## Records for this exercise
■ ■ ■ ■ ■ ■ ■
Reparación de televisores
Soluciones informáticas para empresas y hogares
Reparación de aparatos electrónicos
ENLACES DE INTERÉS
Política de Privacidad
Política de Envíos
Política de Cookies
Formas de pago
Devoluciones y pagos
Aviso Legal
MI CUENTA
■ ■ ■ ■ ■ ■ ■
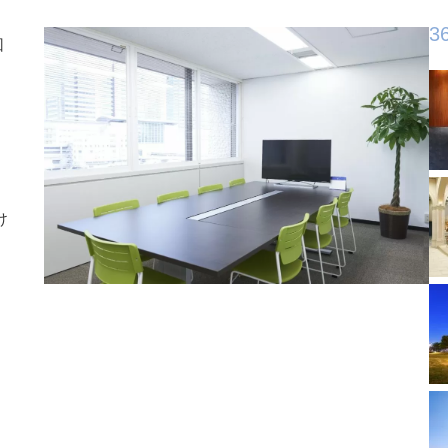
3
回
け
■ ■ ■ ■ ■ ■ ■
## Work item
Take every line above that includes the string "Reparación" and return it.

## Exercise output
Reparación de televisores
Reparación de aparatos electrónicos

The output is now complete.